Why Red Means Red in Almost Every Language (2015) - amaccuish
http://nautil.us/issue/76/language/why-red-means-red-in-almost-every-language-rp
======
rossdavidh
"...why the Himba have only five basic color terms but many words for the
various hide patterns of their livestock"

Good article, but isn't the answer to this question obvious? We have words for
things we need to talk about. If you don't have a lot of cases where two
objects are the same category, except for color (because you have a lot of
dyes and pigments available), then you don't need a word for those colors.

We don't, in English, usually have a great vocabulary for smells. We have to
say "it smells like...", as if we said that red things "had a color like
apple", and yellow things "had a color like banana", instead of having the
words "red" and "yellow".

But, I could imagine you might need to have a word for the various hide
patterns of your livestock. "I'll give you that pattern-A cow for your packet
of salt. No, I won't part with the pattern-B cow, it's my favorite." I would
have to say "the one with the pattern with big splotches" or "the one that
looks kind of streaky", because I don't often need words for those patterns.
But I need words for colors all the time. "The light is about to turn red."

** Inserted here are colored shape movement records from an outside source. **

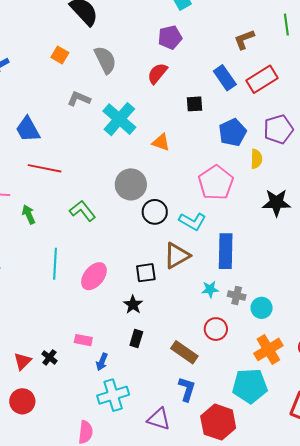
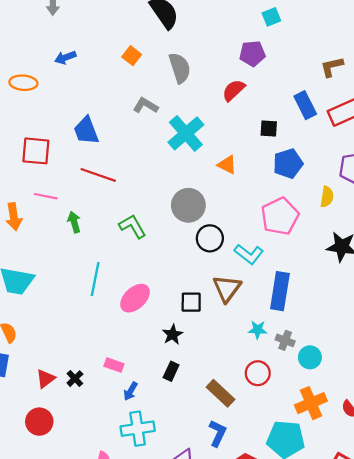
blue pentagon: (233, 132) -> (288, 164), moved
brown triangle: (177, 255) -> (227, 288), turned -32

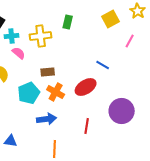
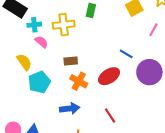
cyan pentagon: (29, 93) -> (39, 82), moved
purple circle: (122, 111) -> (149, 72), moved
red line: (87, 126) -> (110, 116), turned -42

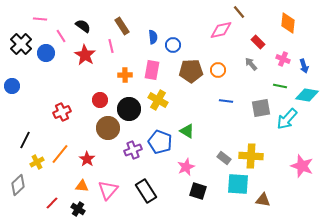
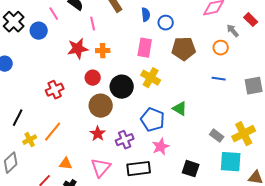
pink line: (111, 46) -> (93, 24), moved
red star: (85, 55) -> (78, 49), moved, turned 30
gray arrow: (251, 64) -> (233, 31), moved
orange circle: (218, 70) -> (221, 48), moved
orange cross: (125, 75) -> (103, 51), moved
purple cross: (133, 150) -> (125, 140), moved
yellow cross: (251, 156) -> (244, 134), turned -30
red star: (87, 159) -> (98, 134), moved
pink star: (186, 167) -> (161, 147), moved
orange triangle: (82, 186) -> (66, 164), moved
black rectangle: (146, 191) -> (139, 169), turned -65

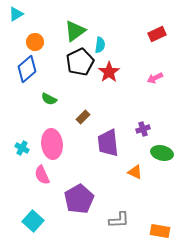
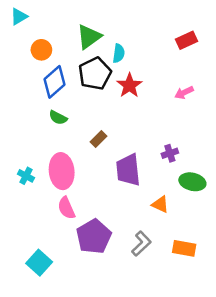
blue diamond: (27, 69) -> (54, 82), moved
pink semicircle: (42, 175) -> (66, 208), moved
gray L-shape: (119, 220) -> (141, 244), moved, turned -40
orange rectangle: (160, 231) -> (184, 248), moved

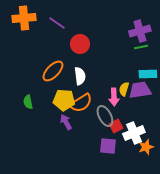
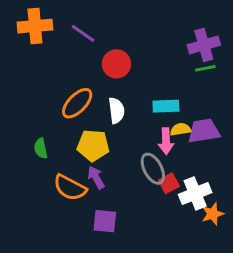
cyan rectangle: (148, 74) -> (166, 106), moved
yellow semicircle: (124, 89) -> (181, 129), turned 64
orange semicircle: (81, 103) -> (70, 188), moved, turned 60
purple square: (108, 146) -> (105, 221), moved

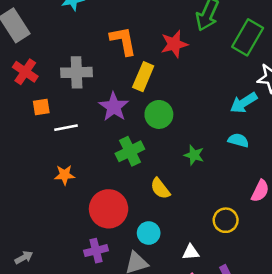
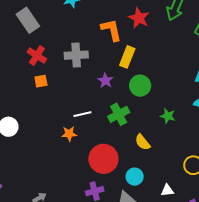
red star: (174, 44) -> (139, 18), moved, turned -30
orange square: (41, 107) -> (41, 81), moved
purple star: (114, 107) -> (105, 81), size x0.7
white line: (66, 128) -> (82, 114), moved

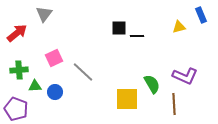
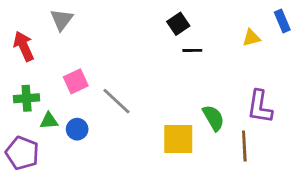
black square: (119, 28) -> (178, 24), moved, turned -35
red arrow: (17, 33) -> (24, 46), turned -75
purple L-shape: (185, 76) -> (260, 107), turned 75

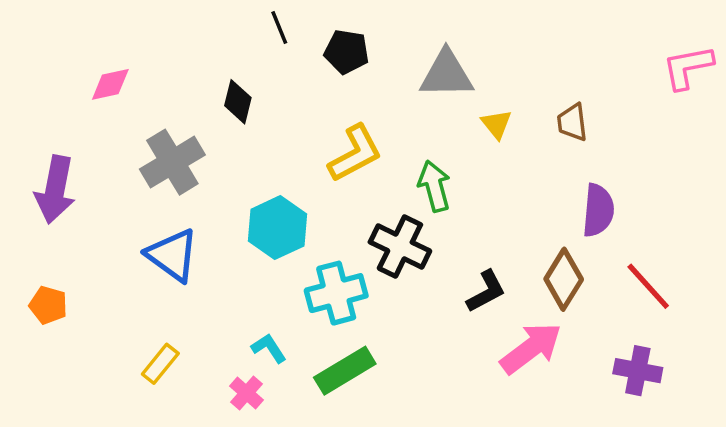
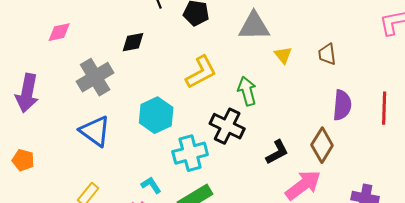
black diamond: (238, 102) -> (133, 42), turned 65
red line: (648, 286) -> (384, 108), moved, turned 44

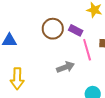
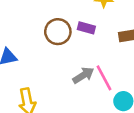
pink line: (87, 50) -> (104, 78), moved

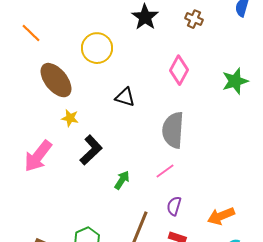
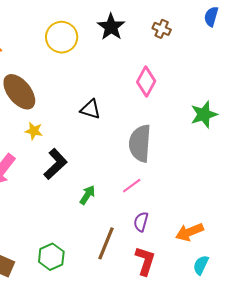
yellow circle: (97, 48) -> (62, 37), moved
green star: (235, 81) -> (204, 114), moved

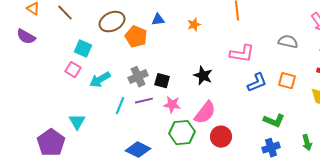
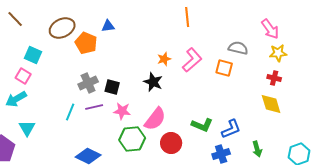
orange star: (194, 25) -> (164, 59), moved
pink L-shape: (242, 54) -> (192, 60), turned -50
cyan arrow: (100, 80) -> (16, 99), moved
orange square: (287, 81) -> (224, 68), moved
blue L-shape: (257, 83) -> (231, 129), moved
green L-shape: (274, 121) -> (202, 125), moved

Still interesting article, though.

------
beerandt
Sort of related- as a newish parent, I was surprised at the variety of "colors
of the rainbow" included in different foreign sourced toys, both in print and
audio. Even translated to (decent sounding) English, many talking toys/books
only seem to list 5 colors, and they're not always the same 5. But Red is
always one of them.

In case it needs to be stated, I was taught in the US that ROYGBIV is a
fundamental constant of the universe.